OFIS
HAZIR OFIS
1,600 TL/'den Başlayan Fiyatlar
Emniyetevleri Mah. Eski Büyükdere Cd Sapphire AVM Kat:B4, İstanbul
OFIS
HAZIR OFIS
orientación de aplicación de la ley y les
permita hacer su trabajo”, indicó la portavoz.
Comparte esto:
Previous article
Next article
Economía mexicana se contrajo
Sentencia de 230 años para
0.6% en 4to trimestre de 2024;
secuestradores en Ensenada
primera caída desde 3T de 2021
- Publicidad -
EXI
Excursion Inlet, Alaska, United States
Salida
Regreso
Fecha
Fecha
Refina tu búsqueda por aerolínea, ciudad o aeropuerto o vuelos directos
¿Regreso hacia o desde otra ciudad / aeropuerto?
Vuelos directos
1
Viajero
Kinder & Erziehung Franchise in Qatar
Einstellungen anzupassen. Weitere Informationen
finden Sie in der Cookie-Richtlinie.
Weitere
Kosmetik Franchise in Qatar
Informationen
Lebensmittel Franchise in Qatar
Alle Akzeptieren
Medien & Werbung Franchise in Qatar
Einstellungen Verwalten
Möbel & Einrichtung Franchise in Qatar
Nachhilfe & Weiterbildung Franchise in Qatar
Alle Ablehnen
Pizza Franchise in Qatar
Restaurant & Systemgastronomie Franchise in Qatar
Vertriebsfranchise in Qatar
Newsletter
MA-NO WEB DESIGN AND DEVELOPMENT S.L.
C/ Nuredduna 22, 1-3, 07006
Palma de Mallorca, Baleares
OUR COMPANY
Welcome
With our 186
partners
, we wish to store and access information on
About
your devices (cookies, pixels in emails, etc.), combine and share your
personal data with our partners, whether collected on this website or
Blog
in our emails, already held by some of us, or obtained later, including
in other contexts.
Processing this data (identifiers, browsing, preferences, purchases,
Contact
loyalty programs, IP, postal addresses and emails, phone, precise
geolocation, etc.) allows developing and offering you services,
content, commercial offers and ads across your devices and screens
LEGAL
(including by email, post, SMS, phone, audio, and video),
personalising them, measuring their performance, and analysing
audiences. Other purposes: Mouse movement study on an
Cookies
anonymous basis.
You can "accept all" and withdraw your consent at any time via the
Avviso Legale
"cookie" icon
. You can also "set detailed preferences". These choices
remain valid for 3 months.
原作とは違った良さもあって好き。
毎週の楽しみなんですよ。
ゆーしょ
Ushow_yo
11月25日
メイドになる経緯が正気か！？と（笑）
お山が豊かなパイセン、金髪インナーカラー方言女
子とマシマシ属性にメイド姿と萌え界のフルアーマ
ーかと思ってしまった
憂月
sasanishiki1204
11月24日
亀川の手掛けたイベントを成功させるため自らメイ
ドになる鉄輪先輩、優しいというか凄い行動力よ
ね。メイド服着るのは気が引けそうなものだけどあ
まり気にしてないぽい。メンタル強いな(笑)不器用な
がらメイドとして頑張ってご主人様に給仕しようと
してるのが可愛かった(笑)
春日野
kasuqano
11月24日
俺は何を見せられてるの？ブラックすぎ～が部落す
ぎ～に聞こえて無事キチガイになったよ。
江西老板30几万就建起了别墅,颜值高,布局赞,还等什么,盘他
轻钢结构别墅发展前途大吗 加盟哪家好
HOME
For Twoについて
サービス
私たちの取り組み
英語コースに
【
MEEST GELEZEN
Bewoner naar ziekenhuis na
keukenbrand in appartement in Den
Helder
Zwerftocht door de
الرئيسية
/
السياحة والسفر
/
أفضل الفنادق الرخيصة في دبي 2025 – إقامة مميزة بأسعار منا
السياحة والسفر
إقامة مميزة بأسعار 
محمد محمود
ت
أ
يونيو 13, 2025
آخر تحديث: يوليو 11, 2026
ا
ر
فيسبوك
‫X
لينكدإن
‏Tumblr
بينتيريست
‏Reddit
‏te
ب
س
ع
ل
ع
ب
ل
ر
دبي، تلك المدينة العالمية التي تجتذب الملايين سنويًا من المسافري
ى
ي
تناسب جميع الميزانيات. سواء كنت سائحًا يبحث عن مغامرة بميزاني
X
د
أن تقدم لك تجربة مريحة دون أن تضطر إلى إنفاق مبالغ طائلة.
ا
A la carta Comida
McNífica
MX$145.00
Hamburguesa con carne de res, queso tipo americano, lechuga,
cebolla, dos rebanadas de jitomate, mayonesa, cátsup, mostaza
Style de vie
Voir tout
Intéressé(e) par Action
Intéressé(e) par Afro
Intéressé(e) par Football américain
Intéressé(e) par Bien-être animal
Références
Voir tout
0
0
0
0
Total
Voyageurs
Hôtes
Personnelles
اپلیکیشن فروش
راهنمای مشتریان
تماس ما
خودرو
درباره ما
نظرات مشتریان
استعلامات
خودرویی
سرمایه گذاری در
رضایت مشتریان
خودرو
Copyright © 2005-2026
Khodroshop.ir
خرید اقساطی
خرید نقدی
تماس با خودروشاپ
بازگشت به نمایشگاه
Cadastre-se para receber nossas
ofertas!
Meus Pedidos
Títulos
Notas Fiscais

........

The problem: Taking care to miss no line, set down the whole listing above exactly.

Worked solution:
OFIS
HAZIR OFIS
1,600 TL/'den Başlayan Fiyatlar
Emniyetevleri Mah. Eski Büyükdere Cd Sapphire AVM Kat:B4, İstanbul
OFIS
HAZIR OFIS
orientación de aplicación de la ley y les
permita hacer su trabajo”, indicó la portavoz.
Comparte esto:
Previous article
Next article
Economía mexicana se contrajo
Sentencia de 230 años para
0.6% en 4to trimestre de 2024;
secuestradores en Ensenada
primera caída desde 3T de 2021
- Publicidad -
EXI
Excursion Inlet, Alaska, United States
Salida
Regreso
Fecha
Fecha
Refina tu búsqueda por aerolínea, ciudad o aeropuerto o vuelos directos
¿Regreso hacia o desde otra ciudad / aeropuerto?
Vuelos directos
1
Viajero
Kinder & Erziehung Franchise in Qatar
Einstellungen anzupassen. Weitere Informationen
finden Sie in der Cookie-Richtlinie.
Weitere
Kosmetik Franchise in Qatar
Informationen
Lebensmittel Franchise in Qatar
Alle Akzeptieren
Medien & Werbung Franchise in Qatar
Einstellungen Verwalten
Möbel & Einrichtung Franchise in Qatar
Nachhilfe & Weiterbildung Franchise in Qatar
Alle Ablehnen
Pizza Franchise in Qatar
Restaurant & Systemgastronomie Franchise in Qatar
Vertriebsfranchise in Qatar
Newsletter
MA-NO WEB DESIGN AND DEVELOPMENT S.L.
C/ Nuredduna 22, 1-3, 07006
Palma de Mallorca, Baleares
OUR COMPANY
Welcome
With our 186
partners
, we wish to store and access information on
About
your devices (cookies, pixels in emails, etc.), combine and share your
personal data with our partners, whether collected on this website or
Blog
in our emails, already held by some of us, or obtained later, including
in other contexts.
Processing this data (identifiers, browsing, preferences, purchases,
Contact
loyalty programs, IP, postal addresses and emails, phone, precise
geolocation, etc.) allows developing and offering you services,
content, commercial offers and ads across your devices and screens
LEGAL
(including by email, post, SMS, phone, audio, and video),
personalising them, measuring their performance, and analysing
audiences. Other purposes: Mouse movement study on an
Cookies
anonymous basis.
You can "accept all" and withdraw your consent at any time via the
Avviso Legale
"cookie" icon
. You can also "set detailed preferences". These choices
remain valid for 3 months.
原作とは違った良さもあって好き。
毎週の楽しみなんですよ。
ゆーしょ
Ushow_yo
11月25日
メイドになる経緯が正気か！？と（笑）
お山が豊かなパイセン、金髪インナーカラー方言女
子とマシマシ属性にメイド姿と萌え界のフルアーマ
ーかと思ってしまった
憂月
sasanishiki1204
11月24日
亀川の手掛けたイベントを成功させるため自らメイ
ドになる鉄輪先輩、優しいというか凄い行動力よ
ね。メイド服着るのは気が引けそうなものだけどあ
まり気にしてないぽい。メンタル強いな(笑)不器用な
がらメイドとして頑張ってご主人様に給仕しようと
してるのが可愛かった(笑)
春日野
kasuqano
11月24日
俺は何を見せられてるの？ブラックすぎ～が部落す
ぎ～に聞こえて無事キチガイになったよ。
江西老板30几万就建起了别墅,颜值高,布局赞,还等什么,盘他
轻钢结构别墅发展前途大吗 加盟哪家好
HOME
For Twoについて
サービス
私たちの取り組み
英語コースに
【
MEEST GELEZEN
Bewoner naar ziekenhuis na
keukenbrand in appartement in Den
Helder
Zwerftocht door de
الرئيسية
/
السياحة والسفر
/
أفضل الفنادق الرخيصة في دبي 2025 – إقامة مميزة بأسعار منا
السياحة والسفر
إقامة مميزة بأسعار 
محمد محمود
ت
أ
يونيو 13, 2025
آخر تحديث: يوليو 11, 2026
ا
ر
فيسبوك
‫X
لينكدإن
‏Tumblr
بينتيريست
‏Reddit
‏te
ب
س
ع
ل
ع
ب
ل
ر
دبي، تلك المدينة العالمية التي تجتذب الملايين سنويًا من المسافري
ى
ي
تناسب جميع الميزانيات. سواء كنت سائحًا يبحث عن مغامرة بميزاني
X
د
أن تقدم لك تجربة مريحة دون أن تضطر إلى إنفاق مبالغ طائلة.
ا
A la carta Comida
McNífica
MX$145.00
Hamburguesa con carne de res, queso tipo americano, lechuga,
cebolla, dos rebanadas de jitomate, mayonesa, cátsup, mostaza
Style de vie
Voir tout
Intéressé(e) par Action
Intéressé(e) par Afro
Intéressé(e) par Football américain
Intéressé(e) par Bien-être animal
Références
Voir tout
0
0
0
0
Total
Voyageurs
Hôtes
Personnelles
اپلیکیشن فروش
راهنمای مشتریان
تماس ما
خودرو
درباره ما
نظرات مشتریان
استعلامات
خودرویی
سرمایه گذاری در
رضایت مشتریان
خودرو
Copyright © 2005-2026
Khodroshop.ir
خرید اقساطی
خرید نقدی
تماس با خودروشاپ
بازگشت به نمایشگاه
Cadastre-se para receber nossas
ofertas!
Meus Pedidos
Títulos
Notas Fiscais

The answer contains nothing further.